Dataset entries:
★ ★ ★

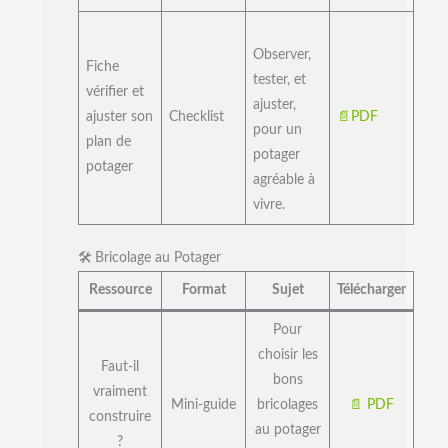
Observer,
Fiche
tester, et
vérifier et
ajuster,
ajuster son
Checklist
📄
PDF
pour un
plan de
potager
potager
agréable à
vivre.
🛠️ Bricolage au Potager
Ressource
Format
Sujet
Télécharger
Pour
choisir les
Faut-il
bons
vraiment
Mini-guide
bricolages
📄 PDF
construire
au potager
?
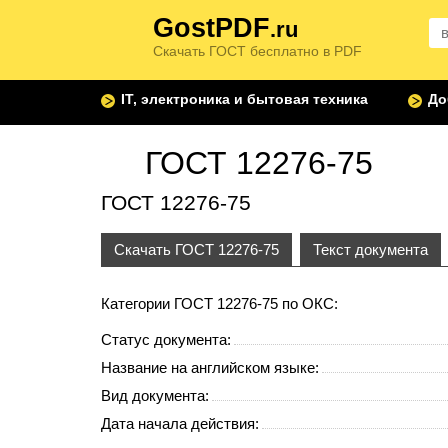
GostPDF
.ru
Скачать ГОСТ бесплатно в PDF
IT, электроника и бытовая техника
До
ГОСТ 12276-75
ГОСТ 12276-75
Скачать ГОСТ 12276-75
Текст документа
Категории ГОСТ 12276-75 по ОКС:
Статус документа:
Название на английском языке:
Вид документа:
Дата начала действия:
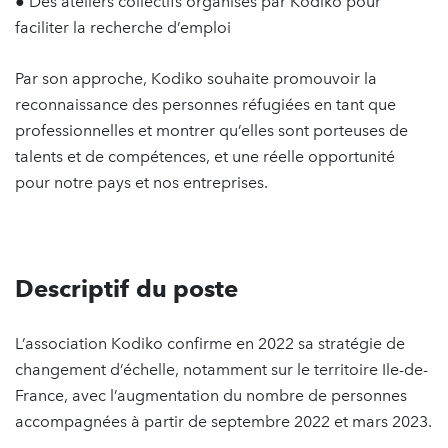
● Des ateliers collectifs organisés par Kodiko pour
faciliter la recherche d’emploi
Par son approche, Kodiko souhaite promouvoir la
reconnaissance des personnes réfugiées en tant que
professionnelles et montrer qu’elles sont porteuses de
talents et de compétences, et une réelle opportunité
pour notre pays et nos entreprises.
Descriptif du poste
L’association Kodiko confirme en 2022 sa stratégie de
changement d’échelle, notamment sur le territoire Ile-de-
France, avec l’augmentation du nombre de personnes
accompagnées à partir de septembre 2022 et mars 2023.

★ ★ ★

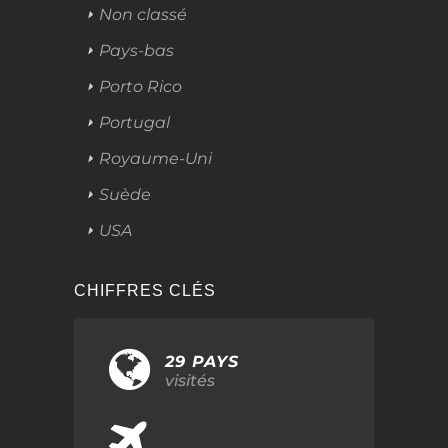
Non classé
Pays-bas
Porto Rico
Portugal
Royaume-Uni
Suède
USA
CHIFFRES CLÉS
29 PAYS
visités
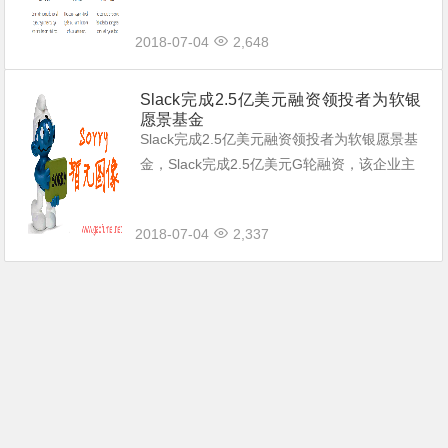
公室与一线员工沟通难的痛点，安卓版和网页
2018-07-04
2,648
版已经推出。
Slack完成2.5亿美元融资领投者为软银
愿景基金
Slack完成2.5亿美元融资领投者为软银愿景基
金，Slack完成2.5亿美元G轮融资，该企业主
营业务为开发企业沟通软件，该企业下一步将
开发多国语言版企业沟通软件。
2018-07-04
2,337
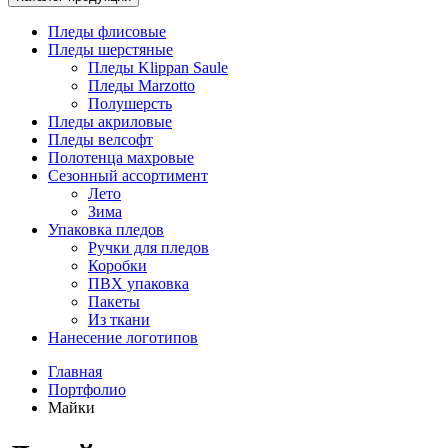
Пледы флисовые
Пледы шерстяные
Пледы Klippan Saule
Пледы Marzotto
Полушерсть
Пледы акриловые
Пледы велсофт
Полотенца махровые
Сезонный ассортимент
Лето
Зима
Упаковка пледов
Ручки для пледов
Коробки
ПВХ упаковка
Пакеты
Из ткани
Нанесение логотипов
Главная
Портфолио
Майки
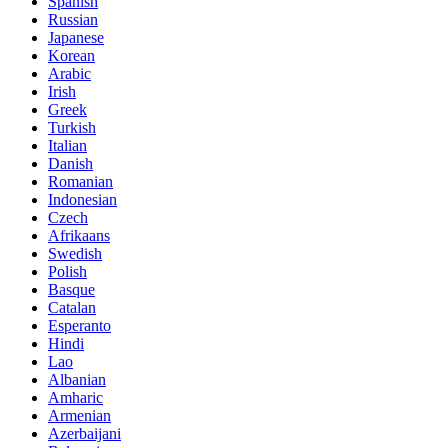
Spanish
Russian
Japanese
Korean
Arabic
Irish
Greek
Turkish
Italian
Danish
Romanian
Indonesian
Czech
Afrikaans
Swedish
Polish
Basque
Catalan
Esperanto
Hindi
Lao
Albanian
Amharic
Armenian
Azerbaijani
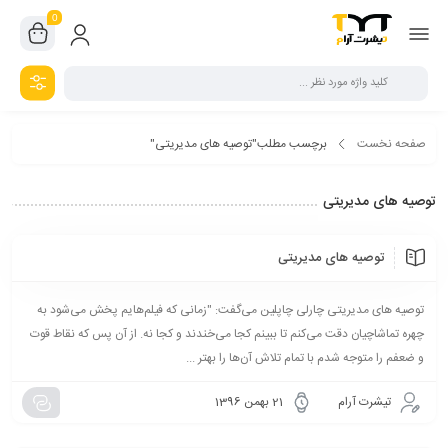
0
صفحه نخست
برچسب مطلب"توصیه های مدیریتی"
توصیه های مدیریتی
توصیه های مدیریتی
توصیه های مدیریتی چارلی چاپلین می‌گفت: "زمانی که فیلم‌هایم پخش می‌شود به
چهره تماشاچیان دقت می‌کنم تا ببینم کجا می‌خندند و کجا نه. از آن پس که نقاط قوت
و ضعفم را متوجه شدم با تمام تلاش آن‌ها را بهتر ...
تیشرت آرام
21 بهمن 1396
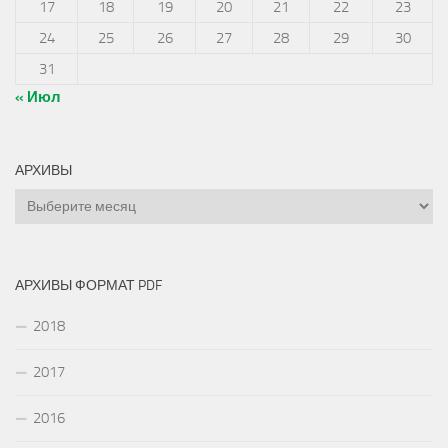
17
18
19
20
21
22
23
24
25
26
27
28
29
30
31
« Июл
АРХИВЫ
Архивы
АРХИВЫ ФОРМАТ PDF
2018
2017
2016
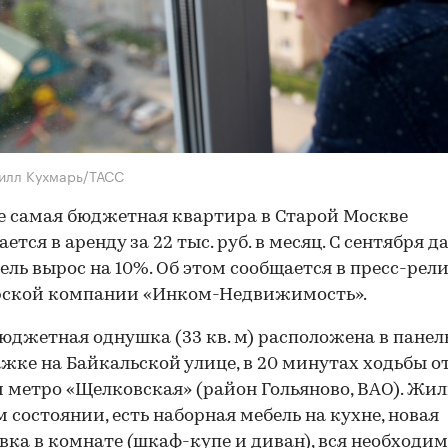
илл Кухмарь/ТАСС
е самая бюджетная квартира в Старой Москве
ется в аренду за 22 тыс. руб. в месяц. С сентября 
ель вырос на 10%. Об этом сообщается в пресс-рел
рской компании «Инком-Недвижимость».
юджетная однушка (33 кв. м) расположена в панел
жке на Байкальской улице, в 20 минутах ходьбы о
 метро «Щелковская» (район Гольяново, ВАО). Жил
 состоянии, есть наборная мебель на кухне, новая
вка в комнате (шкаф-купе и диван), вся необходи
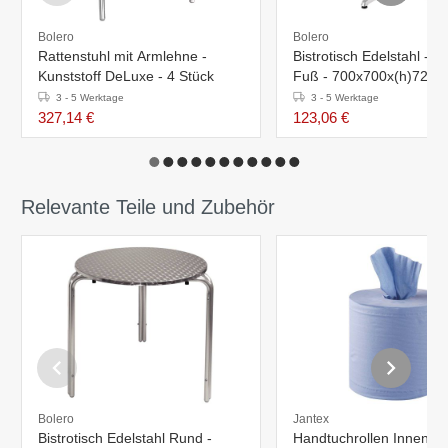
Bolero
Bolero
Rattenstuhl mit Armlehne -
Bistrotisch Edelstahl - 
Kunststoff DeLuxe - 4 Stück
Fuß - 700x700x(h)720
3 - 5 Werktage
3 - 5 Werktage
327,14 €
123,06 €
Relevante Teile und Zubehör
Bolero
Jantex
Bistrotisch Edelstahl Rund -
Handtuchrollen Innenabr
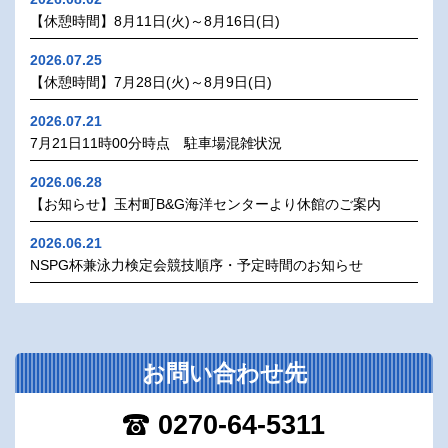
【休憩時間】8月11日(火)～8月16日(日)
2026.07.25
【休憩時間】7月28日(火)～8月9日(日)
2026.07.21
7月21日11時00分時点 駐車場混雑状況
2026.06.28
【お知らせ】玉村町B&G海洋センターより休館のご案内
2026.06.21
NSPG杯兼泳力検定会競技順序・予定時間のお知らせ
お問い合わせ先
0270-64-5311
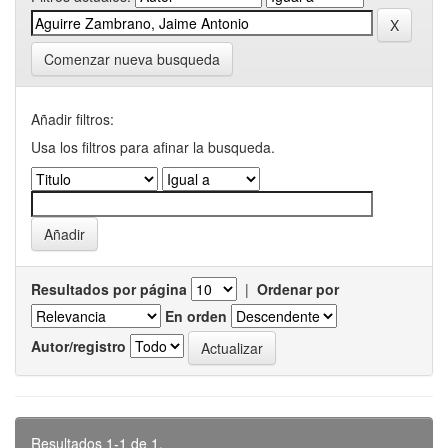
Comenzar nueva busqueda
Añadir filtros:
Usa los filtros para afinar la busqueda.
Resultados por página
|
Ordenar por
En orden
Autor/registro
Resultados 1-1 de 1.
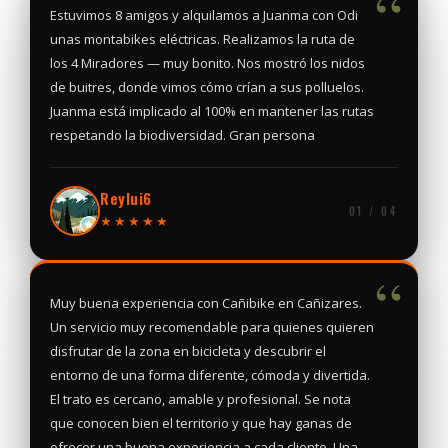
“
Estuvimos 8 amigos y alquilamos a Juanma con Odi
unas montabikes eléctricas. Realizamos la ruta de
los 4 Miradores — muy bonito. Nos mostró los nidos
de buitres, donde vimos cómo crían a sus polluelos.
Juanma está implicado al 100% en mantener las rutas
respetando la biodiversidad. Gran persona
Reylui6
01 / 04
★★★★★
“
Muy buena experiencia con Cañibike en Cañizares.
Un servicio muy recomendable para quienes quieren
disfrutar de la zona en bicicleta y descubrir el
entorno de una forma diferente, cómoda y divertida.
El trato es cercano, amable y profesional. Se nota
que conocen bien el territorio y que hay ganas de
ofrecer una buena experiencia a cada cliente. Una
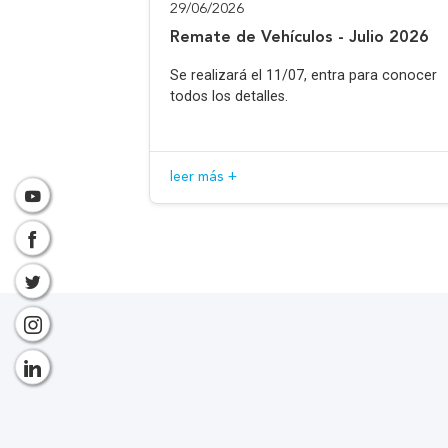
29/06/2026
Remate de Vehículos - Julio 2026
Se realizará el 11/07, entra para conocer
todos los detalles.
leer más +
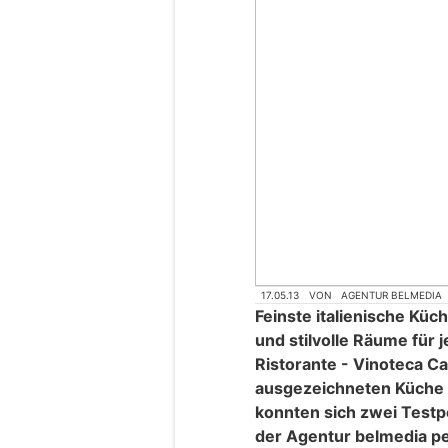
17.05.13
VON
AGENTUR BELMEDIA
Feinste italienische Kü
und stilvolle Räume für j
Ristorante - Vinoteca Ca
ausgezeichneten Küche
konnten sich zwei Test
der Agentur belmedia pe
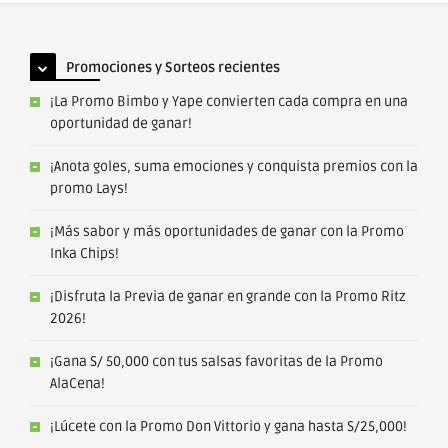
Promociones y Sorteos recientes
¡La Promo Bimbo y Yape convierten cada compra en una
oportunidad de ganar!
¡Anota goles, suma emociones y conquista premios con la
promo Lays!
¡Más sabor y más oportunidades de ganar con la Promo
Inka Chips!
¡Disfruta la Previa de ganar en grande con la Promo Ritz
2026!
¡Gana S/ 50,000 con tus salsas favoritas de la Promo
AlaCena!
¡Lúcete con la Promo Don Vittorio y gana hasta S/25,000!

★ ★ ★

_WHAT TO PRODUCE_. Wherever the string "ganar" appears in the records, copy the whole line.

_RESULT_.
oportunidad de ganar!
¡Más sabor y más oportunidades de ganar con la Promo
¡Disfruta la Previa de ganar en grande con la Promo Ritz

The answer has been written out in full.